La SCI Locri et la SASU Rmv communications n’ont finalement régularisé ni contrat de bail écrit, ni contrat de bail en la forme authentique.
En raison du refus de la SASU Rmv communications de régulariser un contrat de bail commercial en la forme authentique, de souscrire un contrat d’assurance des lieux loués et en l’absence de paiement d’une partie des loyers et charges locatives, la SCI Locri a assigné la SASU Rmv communications devant le tribunal judiciaire d’Evreux par acte d’huissier en date du 3 octobre 2024, aux fins de voir notamment prononcer la nullité du bail commercial et subsidiairement de voir prononcer la résiliation judiciaire dudit bail et en conséquence de quoi, d’ordonner l’expulsion de la SASU Rmv communications des lieux loués sous astreinte de 100 euros par jour de retard, de condamner la SASU Rmv communications à une indemnité d’occupation de 2 500 euros par mois et de condamner la SASU Rmv communications à payer la somme de 5 000 au titre de son préjudice moral et la somme de 3 000 euros au titre de l’article 700 du code de procédure civile, ainsi qu’aux entiers dépens de l’instance.

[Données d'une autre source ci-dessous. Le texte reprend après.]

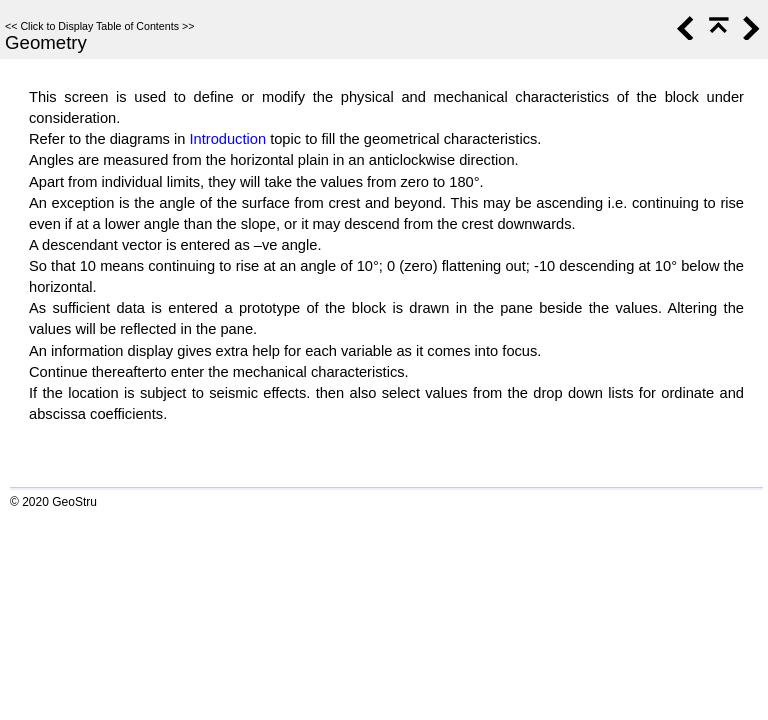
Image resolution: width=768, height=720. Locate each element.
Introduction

Aux termes de ses dernières conclusions notifiées par voie électronique le 15 juin 2024, la SCI Locri demande au tribunal de :
Prononcer la nullité du bail commercial ;Subsidiairement, prononcer la résiliation judiciaire du bail commercial ; En tout état de cause, ordonner l’expulsion de la SASU Rmv communications des lieux loués, au besoin avec le concours de la force publique ;Assortir l’obligation de quitter les lieux d’une astreinte journalière de 100 euros par jour de retard passés huit jours suivant la notification du jugement à intervenir et se réserver, le cas échant, la possibilité de liquider ladite astreinte ; Dire que le sort des meubles laissés sur place sera réglé conformément aux dispositions des articles L.433-1 et R.433-1 du code des procédures civiles d’exécution ;Condamner la SASU Rmv communications à régler mensuellement, à titre d’indemnité d’occupation à compter du jugement à intervenir, la somme de 2500 euros ;Condamner la SASU Rmv communications à payer à la SCI Locri la somme de 16 605,12 euros au titre des loyers et charges arrêtés au 30 août 2024 ;Condamner la SASU Rmv communications à payer à la SCI Locri la somme de 5 000 euros au titre de son préjudice moral ;Condamner la SASU Rmv communications à payer à la SCI Locri la somme de 3 000 euros en application des dispositions de l’article 700 du code de procédure civile ;La condamner aux entiers dépens.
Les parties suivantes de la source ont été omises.